This is what I got so far, I had a set of 15x8 summit wheels with 275/60-15 tires that laying around so I put them on. They are about 2" shorter and 6+"s narrower. I'm hoping what ever shop I find can jack up the car about 2" to clear the quarter or maybe swing the head inside the quarter. I will have to jack the car anyway cause it sits about 2 1/2" lower with the little tires.

As far as the two wheel 4 wheel alignment goes. I don't believe there is or ever was an alignment rack that did not use the rear tires as reference point. ALL racks need to reference the back of the car in some fashion. Years ago I had a guy in Perth Amboy set the alignment he had and old machine not sure what brand but he drove the car across a mechanics pit on two steel 6" wide I beams basically a bridge to his rack, kinda sketchy! But even that dinosaur used strings and levels off the rear wheels. I tried to find him again but don't have an address and don't remember where he was located. He may even be dead now who knows.
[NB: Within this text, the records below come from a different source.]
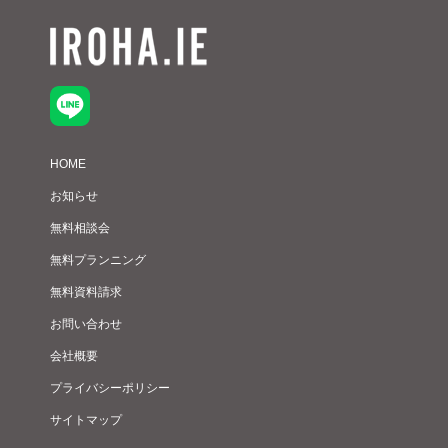
HOME
お知らせ
無料相談会
無料プランニング
無料資料請求
お問い合わせ
会社概要
プライバシーポリシー
サイトマップ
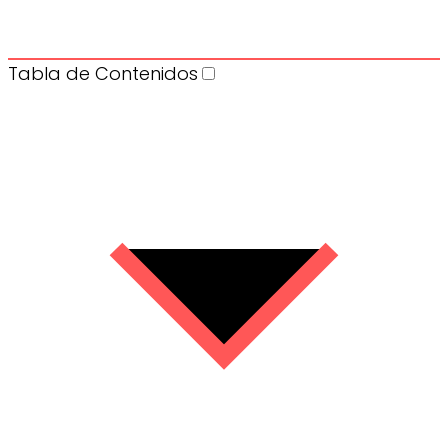
Tabla de Contenidos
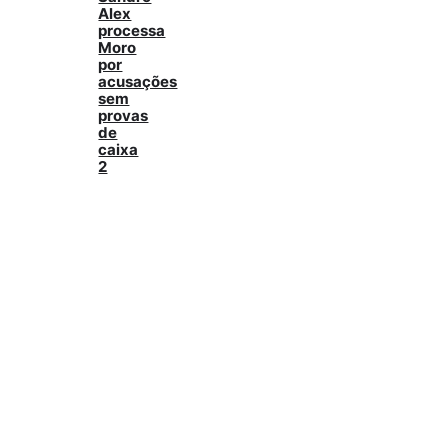
Alex
processa
Moro
por
acusações
sem
provas
de
caixa
2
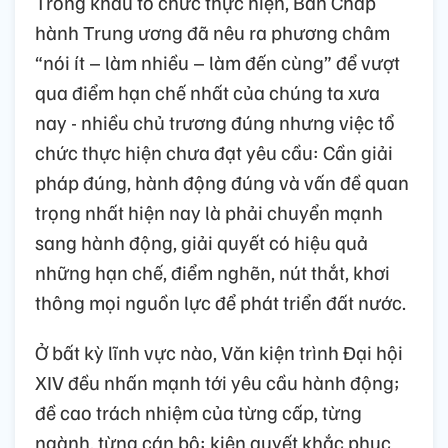
Trong khâu tổ chức thực hiện, Ban Chấp
hành Trung ương đã nêu ra phương châm
“nói ít – làm nhiều – làm đến cùng” để vượt
qua điểm hạn chế nhất của chúng ta xưa
nay - nhiều chủ trương đúng nhưng việc tổ
chức thực hiện chưa đạt yêu cầu: Cần giải
pháp đúng, hành động đúng và vấn đề quan
trọng nhất hiện nay là phải chuyển mạnh
sang hành động, giải quyết có hiệu quả
những hạn chế, điểm nghẽn, nút thắt, khơi
thông mọi nguồn lực để phát triển đất nước.
Ở bất kỳ lĩnh vực nào, Văn kiện trình Đại hội
XIV đều nhấn mạnh tới yêu cầu hành động;
đề cao trách nhiệm của từng cấp, từng
ngành, từng cán bộ; kiên quyết khắc phục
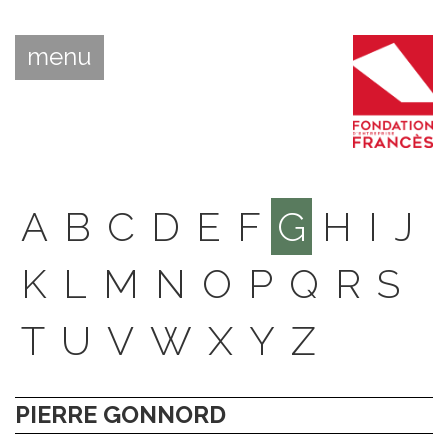
menu
A
B
C
D
E
F
G
H
I
J
K
L
M
N
O
P
Q
R
S
T
U
V
W
X
Y
Z
PIERRE GONNORD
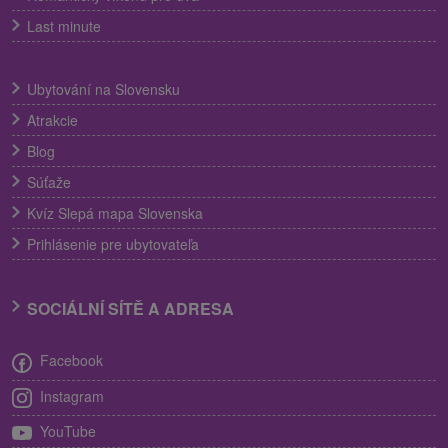
Last minute
Ubytování na Slovensku
Atrakcie
Blog
Súťaže
Kvíz Slepá mapa Slovenska
Prihlásenie pre ubytovateľa
SOCIÁLNÍ SÍTĚ A ADRESA
Facebook
Instagram
YouTube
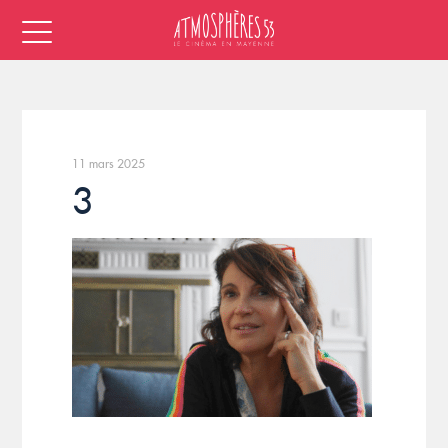
11 mars 2025
3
The front HAS to be done with a specialized tool,even an old school with the bubble gauge.The rear can be done with measurements off the body to prove square. I also don't think there is an attchment for beadlocks.
If you get to a track,carefull 1st pass to make sure it goes straight! That can be adjusted there,I have changed air pressure in one tire as an adjustment!
These ET streets are my street tires.

Order1076-8x10.jpg
 
Update, I called over to Gene at Wild Rides (A local race car shop) and asked him what they do. He gave me the number of two places they take their tubbed cars so I gave one of them a call. After speaking with the alignment tech he said he would try and get the rear heads on but if he couldn't he would use the front heads only and that he does it all the time with hard stuff like mine. So I have an appointment for early next week and I'll let you know how I make out.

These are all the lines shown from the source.